Abstract: Living for Change is a sweeping account of the life of an untraditional radical from the end of the thirties, through the cold war, the civil rights era, and the rise of Black Power, the Nation of Islam, and the Black Panthers to the present efforts to rebuild our crumbling urban communities.
Grace Lee Boggs was raised in New York City during a time when her father was not allowed to buy land for their home because he was Chinese. Educated at Barnard and Bryn Mawr, Boggs was in her twenties when radical politics beckoned, and she was inspired to become a revolutionary focusing on the black community.
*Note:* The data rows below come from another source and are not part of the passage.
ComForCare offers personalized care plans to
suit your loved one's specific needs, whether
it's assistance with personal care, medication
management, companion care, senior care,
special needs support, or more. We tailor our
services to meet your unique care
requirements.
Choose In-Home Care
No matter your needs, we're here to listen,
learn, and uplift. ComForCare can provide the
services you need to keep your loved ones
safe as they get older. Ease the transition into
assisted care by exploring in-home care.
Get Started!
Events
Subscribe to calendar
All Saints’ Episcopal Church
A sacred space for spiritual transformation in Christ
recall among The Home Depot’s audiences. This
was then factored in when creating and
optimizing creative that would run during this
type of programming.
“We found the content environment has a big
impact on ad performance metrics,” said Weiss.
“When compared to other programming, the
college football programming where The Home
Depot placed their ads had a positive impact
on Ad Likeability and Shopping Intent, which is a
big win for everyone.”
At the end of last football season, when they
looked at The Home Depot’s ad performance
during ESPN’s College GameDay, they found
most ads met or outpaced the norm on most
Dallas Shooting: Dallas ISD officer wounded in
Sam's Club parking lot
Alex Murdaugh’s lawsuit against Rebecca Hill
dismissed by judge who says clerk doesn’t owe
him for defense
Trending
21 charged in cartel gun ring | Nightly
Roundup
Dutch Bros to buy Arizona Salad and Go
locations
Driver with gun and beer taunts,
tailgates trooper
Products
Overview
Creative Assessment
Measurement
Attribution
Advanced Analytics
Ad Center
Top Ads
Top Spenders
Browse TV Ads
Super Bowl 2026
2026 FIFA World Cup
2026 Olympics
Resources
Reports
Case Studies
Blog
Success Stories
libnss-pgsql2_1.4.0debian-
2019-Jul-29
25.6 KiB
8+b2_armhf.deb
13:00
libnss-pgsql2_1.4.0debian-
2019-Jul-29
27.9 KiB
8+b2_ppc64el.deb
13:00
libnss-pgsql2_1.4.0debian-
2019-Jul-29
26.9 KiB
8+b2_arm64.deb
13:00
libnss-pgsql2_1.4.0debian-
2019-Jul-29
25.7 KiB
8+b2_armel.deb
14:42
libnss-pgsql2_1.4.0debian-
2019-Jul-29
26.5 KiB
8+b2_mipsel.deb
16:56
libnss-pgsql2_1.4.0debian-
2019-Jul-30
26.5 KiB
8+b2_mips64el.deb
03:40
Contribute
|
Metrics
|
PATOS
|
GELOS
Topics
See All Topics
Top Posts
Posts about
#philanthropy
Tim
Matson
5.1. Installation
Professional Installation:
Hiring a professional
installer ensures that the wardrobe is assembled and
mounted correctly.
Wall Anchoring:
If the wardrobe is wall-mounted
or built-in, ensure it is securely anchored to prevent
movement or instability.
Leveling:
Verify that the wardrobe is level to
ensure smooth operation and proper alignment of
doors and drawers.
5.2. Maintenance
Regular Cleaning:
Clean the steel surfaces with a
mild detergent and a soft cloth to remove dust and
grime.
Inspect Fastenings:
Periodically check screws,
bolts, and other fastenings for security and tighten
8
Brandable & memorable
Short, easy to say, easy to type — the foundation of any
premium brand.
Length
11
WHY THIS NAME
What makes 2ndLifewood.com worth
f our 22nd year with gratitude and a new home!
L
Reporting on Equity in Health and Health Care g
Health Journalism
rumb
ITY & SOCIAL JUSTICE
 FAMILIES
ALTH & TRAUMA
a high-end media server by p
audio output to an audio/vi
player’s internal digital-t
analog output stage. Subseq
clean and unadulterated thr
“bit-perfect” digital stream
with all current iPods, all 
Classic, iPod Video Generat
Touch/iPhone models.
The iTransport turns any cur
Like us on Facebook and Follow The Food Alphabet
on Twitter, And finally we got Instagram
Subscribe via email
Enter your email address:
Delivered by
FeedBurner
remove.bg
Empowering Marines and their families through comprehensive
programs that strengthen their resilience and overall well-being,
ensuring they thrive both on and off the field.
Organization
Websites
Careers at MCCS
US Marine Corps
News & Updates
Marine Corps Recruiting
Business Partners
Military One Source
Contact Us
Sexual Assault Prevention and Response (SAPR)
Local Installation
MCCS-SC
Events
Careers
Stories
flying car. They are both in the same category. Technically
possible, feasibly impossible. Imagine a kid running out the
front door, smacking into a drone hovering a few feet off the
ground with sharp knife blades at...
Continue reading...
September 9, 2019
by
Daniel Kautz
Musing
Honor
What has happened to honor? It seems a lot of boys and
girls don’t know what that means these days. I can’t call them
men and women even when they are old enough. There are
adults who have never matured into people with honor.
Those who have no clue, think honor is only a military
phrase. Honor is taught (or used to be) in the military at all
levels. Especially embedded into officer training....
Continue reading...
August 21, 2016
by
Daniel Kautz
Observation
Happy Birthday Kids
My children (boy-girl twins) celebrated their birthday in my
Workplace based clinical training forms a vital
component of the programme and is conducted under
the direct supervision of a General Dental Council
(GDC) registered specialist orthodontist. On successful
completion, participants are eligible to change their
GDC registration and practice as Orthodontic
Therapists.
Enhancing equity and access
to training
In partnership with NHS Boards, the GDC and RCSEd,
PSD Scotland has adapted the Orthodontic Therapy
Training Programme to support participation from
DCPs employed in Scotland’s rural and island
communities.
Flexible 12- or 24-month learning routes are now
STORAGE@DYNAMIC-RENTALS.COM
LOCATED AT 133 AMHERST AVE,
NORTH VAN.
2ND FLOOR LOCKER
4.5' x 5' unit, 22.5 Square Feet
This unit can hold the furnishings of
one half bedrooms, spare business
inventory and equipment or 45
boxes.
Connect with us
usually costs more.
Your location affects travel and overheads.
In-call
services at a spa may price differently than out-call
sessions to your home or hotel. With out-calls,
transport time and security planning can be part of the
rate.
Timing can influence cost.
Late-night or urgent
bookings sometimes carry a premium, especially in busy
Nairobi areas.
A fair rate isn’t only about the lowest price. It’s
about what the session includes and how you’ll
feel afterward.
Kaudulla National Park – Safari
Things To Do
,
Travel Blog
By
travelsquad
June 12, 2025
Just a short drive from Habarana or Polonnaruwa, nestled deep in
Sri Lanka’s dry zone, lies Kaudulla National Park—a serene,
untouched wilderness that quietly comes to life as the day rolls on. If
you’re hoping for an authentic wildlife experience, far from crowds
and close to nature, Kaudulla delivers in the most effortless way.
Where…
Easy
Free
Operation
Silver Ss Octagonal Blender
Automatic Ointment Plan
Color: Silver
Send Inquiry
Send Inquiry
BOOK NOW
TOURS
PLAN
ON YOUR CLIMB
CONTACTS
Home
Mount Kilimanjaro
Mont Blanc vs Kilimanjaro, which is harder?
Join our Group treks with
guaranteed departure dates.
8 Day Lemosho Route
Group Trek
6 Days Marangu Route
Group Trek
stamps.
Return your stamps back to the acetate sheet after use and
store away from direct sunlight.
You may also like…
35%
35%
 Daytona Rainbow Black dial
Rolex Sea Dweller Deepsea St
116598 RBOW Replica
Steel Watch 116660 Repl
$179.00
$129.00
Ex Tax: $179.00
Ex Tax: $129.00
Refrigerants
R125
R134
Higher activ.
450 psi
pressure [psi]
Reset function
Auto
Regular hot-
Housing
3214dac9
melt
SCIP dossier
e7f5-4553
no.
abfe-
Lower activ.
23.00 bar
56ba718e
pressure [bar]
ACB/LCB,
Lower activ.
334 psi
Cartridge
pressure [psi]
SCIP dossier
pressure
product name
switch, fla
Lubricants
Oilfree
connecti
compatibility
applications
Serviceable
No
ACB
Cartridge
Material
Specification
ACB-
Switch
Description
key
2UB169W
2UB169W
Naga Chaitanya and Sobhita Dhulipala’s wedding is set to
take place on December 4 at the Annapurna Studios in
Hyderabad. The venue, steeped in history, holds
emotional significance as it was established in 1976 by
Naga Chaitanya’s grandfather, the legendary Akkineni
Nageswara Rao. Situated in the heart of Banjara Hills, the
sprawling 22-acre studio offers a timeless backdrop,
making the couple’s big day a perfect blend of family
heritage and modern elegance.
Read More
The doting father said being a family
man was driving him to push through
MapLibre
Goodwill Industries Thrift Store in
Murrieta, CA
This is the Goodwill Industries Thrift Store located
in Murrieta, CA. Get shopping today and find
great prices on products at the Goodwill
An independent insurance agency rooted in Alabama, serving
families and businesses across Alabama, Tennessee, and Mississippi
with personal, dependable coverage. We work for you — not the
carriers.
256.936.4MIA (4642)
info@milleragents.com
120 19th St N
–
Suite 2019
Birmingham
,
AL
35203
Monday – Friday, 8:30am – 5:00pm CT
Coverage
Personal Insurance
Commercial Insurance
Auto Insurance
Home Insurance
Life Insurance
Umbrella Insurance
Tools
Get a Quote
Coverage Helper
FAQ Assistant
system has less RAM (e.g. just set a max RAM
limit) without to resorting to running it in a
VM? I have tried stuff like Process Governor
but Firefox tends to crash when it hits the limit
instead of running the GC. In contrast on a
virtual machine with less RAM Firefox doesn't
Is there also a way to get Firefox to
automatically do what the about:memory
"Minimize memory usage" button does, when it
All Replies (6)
During her early years as an activist in New York, Boggs began a twenty-year friendship and collaboration with C. L. R. James, the brilliant and influential West Indian Marxist to whom she devotes a revelatory chapter of this book. In 1953, she moved to Detroit where, she writes, radical history had been made and could be made again. It was also the home of James Boggs, an African American auto worker (and later author and revolutionary theoretician) who would become one of the movements freshest and most persuasive voices, as well as Graces husband. Beginning with their work together on the newsletter Correspondence, Grace and James formed the core of a network that over the years would include Malcolm X, Lyman Paine, Ping Ferry, Ossie Davis and Ruby Dee, Kwame Nkrumah, Stokely Carmichael, and inner-city youth.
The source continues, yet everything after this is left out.